The only structural alteration so far noted in these animals is mildly increased mossy fiber density in the granule cell and molecular layer of the dentate gyrus.⁷ It is very interesting that many of these rats develop spontaneous limbic seizures in adulthood even though the prolonged hyperthermic seizures they suffered as infants did not produce hippocampal sclerosis.²⁶ Thus, this model raises the possibility that a single prolonged febrile seizure in a human infant could permanently alter hippocampal seizure threshold and even predispose to TLE in the absence of obvious structural alteration.

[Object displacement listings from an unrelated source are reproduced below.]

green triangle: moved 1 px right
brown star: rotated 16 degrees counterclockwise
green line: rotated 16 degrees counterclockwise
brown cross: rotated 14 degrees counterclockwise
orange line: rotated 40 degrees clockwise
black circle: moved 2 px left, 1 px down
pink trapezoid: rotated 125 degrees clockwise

Many investigators have proposed that both prolonged FS and the epilepsy that occasionally develops after these seizures may be a result of preexisting brain pathology. A few animal studies have combined induced brain anomalies with hyperthermic seizures to test this concept. Rat pups exposed to methylaxozymethanol (MAM) during gestation display extensive cortical and hippocampal dysgenesis and a heightened vulnerability to hyperthermia-induced seizures.³⁷ Hyperthermia induced cortical electrographic seizures in both the MAM-treated and the control pups. However, the MAM-exposed pups had a higher incidence of behavioral (clinical) seizures, probably due to increased spread of seizure activity. Significant pyramidal cell loss, independent of seizure activity and presumably due to hyperthermia alone, was documented in the CA1 and CA3/4 hippocampal subfields of MAM rats 4 weeks after exposure to hyperthermia. It was concluded that extensive dysgenesis lowers the threshold for hyperthermia-induced behavioral seizures and irreversible neuronal injury. In a different model, more restricted neocortical freeze lesions causing a focal microgyrus have also been shown to predispose infant rats to more severe hyperthermia-induced seizures.⁶⁶ These lesions reduced the latency to hyperthermia-induced generalized convulsions, and the convulsions themselves were followed by prolonged electrographic seizure activity compared with hyperthermic seizures induced in controls. Finally, video-EEG recordings from the same rats as adults revealed a high incidence of spontaneous limbic seizures in the rats with both lesions and hyperthermic seizures but not in lesion-only or hyperthermic seizure–only rats.⁶⁶ As was the case in the pure hyperthermia model,⁶ the spontaneous limbic seizures occurred without any obvious evidence of hippocampal sclerosis induced by the hyperthermic seizures experienced in infancy. These animal studies support the hypothesis that preexisting brain abnormalities could predispose to prolonged FS and subsequent epilepsy in human infants.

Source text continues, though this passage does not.